"In a 4-2 opinion, the Illinois Supreme Court has overturned the state's medical malpractice reform law.
The Court's decision reverses a 2005 state law capping non-economic damages -- such as pain and suffering -- for physicians at $500,000 and hospitals at $1 million. The law aimed to lower medical malpractice insurance rates that were blamed for driving doctors out of the state.
But justices said the law was "facially invalid on separation of powers grounds," meaning that the justices felt that the state Legislature overstepped its constitutional bounds by constraining the judicial branch of government.
Chief Justice Thomas Fitzgerald delivered the majority opinion, writing that the court "necessarily" considered the legislature's goal in enacting the statute -- responding to a healthcare crisis.
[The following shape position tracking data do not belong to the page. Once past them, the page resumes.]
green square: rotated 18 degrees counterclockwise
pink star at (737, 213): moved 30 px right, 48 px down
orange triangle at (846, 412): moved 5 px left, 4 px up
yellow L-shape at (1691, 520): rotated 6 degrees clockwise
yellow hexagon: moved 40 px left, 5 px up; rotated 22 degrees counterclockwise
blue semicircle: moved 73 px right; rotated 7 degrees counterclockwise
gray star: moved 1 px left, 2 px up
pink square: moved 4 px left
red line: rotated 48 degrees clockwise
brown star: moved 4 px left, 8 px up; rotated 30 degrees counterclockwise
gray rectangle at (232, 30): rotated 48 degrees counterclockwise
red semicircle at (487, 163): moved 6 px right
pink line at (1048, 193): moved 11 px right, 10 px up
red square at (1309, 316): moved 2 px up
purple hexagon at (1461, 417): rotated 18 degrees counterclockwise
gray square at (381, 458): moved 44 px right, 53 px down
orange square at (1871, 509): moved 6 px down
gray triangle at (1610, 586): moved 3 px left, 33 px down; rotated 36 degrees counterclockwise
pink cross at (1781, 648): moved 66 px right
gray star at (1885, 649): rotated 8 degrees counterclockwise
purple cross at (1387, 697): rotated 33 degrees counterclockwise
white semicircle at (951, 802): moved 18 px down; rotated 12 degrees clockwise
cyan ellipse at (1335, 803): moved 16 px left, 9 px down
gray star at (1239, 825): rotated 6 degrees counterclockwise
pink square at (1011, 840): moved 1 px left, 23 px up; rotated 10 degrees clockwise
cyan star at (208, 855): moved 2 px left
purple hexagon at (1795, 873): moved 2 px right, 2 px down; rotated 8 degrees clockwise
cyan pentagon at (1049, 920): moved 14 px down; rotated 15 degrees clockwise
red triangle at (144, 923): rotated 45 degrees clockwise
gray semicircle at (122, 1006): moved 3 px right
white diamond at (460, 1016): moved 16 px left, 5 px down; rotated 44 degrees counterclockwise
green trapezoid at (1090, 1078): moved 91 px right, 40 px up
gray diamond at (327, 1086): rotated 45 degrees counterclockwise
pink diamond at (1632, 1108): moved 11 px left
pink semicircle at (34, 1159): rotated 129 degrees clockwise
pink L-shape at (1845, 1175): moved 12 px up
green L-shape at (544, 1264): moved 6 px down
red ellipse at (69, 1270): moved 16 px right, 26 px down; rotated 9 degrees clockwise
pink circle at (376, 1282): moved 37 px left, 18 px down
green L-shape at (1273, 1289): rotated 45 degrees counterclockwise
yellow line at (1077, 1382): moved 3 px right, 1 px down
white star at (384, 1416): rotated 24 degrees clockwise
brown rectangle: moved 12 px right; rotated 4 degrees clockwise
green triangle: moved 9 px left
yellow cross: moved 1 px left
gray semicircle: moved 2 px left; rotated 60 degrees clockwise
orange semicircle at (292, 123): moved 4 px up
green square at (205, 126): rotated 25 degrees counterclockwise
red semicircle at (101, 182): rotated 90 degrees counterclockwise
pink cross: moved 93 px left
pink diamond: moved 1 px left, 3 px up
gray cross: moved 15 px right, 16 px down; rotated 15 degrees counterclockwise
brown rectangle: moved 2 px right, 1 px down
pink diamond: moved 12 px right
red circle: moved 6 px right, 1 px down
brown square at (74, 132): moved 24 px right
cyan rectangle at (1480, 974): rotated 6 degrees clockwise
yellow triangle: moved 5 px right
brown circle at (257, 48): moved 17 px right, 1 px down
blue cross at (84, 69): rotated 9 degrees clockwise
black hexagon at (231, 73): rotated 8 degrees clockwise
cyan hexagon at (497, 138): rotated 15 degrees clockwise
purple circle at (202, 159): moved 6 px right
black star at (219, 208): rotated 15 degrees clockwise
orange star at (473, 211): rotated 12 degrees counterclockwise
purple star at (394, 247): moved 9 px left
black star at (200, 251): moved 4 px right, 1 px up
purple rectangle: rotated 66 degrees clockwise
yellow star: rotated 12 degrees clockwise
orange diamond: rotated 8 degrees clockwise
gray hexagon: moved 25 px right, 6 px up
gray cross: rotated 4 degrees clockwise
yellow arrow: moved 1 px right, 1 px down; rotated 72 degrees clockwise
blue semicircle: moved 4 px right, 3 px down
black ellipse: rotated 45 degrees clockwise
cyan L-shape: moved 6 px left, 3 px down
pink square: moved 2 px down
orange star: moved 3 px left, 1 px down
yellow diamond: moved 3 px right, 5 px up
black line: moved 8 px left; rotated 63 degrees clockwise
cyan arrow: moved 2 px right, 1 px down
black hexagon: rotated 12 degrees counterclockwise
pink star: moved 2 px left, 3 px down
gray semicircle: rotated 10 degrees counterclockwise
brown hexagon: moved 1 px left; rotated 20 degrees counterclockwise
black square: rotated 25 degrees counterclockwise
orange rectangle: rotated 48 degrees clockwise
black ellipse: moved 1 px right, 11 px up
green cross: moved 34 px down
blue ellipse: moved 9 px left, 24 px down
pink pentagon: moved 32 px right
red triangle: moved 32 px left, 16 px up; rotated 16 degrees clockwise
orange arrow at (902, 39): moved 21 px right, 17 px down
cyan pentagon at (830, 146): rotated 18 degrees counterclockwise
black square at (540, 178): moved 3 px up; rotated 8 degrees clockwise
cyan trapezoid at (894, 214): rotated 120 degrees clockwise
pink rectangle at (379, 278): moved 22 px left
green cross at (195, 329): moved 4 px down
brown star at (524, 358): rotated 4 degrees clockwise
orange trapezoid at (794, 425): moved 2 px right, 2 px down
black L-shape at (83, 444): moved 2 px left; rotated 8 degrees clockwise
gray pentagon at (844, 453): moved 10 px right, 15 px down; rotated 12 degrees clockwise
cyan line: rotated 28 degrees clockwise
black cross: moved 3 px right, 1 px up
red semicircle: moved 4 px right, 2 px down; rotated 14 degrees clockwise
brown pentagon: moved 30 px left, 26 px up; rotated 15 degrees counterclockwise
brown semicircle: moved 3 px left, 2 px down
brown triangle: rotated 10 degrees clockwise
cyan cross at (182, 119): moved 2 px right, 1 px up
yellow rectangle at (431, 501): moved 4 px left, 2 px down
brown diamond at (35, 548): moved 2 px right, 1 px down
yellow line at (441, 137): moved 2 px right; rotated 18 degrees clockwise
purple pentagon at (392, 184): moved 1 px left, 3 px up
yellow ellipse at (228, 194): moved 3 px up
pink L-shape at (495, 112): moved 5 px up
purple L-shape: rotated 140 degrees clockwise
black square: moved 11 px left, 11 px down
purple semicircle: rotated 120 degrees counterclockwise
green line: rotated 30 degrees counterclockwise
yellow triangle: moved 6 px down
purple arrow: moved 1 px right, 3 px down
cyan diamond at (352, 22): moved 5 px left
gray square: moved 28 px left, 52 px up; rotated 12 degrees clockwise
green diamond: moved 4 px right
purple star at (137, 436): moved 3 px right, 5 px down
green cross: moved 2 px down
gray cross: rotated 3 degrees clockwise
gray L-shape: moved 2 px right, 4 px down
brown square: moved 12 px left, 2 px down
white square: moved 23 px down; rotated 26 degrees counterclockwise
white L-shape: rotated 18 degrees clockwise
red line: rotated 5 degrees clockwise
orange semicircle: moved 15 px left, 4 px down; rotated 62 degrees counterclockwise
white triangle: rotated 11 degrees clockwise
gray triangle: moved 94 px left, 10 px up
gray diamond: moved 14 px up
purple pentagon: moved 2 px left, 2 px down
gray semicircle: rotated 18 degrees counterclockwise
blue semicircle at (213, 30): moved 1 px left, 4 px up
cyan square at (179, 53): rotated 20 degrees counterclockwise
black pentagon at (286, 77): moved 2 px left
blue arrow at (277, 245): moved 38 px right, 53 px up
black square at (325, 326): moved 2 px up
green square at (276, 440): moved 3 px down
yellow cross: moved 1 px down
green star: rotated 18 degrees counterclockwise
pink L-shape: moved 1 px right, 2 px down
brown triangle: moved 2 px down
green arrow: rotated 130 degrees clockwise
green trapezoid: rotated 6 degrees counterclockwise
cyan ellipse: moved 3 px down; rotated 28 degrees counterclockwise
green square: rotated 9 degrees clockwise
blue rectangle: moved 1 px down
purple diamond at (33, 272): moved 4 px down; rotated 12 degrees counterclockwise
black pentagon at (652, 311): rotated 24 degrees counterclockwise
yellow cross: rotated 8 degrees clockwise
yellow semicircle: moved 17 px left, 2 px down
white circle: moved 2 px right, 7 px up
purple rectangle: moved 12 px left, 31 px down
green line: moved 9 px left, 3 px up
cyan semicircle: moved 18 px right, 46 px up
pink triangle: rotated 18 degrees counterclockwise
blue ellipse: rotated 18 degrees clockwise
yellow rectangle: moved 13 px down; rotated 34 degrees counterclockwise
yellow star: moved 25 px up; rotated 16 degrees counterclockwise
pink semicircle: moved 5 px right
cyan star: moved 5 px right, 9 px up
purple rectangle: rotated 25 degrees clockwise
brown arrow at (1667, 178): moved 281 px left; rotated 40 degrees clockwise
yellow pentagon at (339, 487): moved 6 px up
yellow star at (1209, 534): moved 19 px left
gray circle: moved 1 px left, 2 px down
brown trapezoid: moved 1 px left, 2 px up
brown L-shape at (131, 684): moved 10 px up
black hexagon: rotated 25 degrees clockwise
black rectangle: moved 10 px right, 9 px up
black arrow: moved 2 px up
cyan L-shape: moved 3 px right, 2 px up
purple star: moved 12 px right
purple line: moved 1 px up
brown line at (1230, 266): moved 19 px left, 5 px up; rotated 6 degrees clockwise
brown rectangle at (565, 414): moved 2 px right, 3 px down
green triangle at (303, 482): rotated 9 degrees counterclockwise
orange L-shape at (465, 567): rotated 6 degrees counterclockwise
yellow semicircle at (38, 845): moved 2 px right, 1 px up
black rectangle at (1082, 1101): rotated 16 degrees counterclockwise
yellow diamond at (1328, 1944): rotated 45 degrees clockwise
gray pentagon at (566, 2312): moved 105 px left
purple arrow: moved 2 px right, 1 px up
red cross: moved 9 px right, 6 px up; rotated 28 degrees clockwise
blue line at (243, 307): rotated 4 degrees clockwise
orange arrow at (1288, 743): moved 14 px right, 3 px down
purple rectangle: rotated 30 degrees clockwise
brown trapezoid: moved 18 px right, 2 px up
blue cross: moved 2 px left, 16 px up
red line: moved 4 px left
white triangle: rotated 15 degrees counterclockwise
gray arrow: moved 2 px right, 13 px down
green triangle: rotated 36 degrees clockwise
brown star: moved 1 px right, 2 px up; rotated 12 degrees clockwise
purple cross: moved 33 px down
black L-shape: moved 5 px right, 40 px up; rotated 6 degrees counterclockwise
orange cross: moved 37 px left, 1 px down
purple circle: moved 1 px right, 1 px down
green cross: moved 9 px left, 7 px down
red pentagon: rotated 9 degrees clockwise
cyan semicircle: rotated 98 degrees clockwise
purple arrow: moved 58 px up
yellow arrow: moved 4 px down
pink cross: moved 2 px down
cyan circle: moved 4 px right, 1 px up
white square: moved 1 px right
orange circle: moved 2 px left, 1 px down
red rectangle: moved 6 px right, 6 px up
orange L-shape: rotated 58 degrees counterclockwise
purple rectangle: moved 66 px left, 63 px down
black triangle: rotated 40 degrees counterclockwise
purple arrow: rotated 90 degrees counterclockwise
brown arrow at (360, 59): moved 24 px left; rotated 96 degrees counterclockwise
"The crux of our analysis is whether the statute unduly infringes upon the inherent power of the judiciary," he wrote.
The state Legislature's attempt to limit damages in medical malpractice actions "runs afoul of the separation of powers clause," he wrote.
Fitzgerald also wrote that a $500,000 limit on non-economic damages is arbitrary.
"Although agreeing with the defendants that noneconomic damages are difficult to assess, we determined that such difficulty was not alleviated by imposing an arbitrary damages limitation in all cases, without regard to the facts or circumstances," Fitzgerald wrote.
Fitzgerald was joined in majority by Justices Charles Freeman, Thomas Kilbride and Anne Burke. Justices Lloyd Karmeier and Rita Garman concurred in part and dissented in part. Justice Robert Thomas did not participate in the decision.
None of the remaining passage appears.